WHAT IS BEING ASKED :: Although the data below holds other lines too, output only those from the line with "одной недели, до" up to and including the line with "ЛАЗУРЬ-ГЕЛЬ ДЛЯ ДЕРЕВА ЦВЕТНАЯ)", exactly as they appear.

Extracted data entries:
--*--

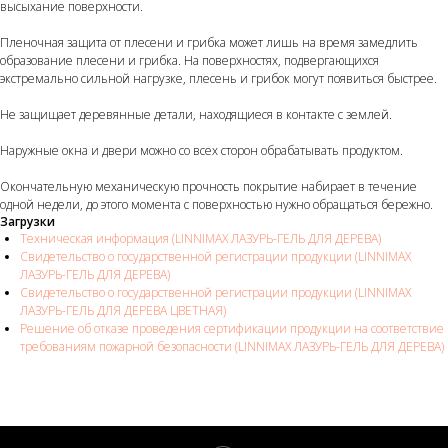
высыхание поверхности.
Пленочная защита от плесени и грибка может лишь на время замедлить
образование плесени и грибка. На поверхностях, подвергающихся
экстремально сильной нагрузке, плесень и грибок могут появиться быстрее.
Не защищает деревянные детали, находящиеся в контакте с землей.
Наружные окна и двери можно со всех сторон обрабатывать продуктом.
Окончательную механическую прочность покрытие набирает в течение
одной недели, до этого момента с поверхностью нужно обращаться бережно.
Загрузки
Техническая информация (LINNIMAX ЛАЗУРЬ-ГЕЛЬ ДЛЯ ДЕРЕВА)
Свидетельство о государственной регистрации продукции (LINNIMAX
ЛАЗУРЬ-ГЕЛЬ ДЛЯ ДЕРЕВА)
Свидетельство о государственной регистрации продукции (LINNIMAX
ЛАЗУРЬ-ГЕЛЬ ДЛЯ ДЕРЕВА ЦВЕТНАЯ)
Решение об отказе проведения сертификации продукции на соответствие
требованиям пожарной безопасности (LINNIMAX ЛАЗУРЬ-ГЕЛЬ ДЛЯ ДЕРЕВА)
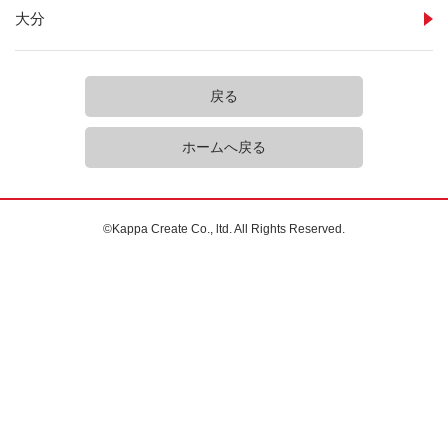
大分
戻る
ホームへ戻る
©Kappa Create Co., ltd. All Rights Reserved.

--*--

FINISHED TASK ::
одной недели, до этого момента с поверхностью нужно обращаться бережно.
Загрузки
Техническая информация (LINNIMAX ЛАЗУРЬ-ГЕЛЬ ДЛЯ ДЕРЕВА)
Свидетельство о государственной регистрации продукции (LINNIMAX
ЛАЗУРЬ-ГЕЛЬ ДЛЯ ДЕРЕВА)
Свидетельство о государственной регистрации продукции (LINNIMAX
ЛАЗУРЬ-ГЕЛЬ ДЛЯ ДЕРЕВА ЦВЕТНАЯ)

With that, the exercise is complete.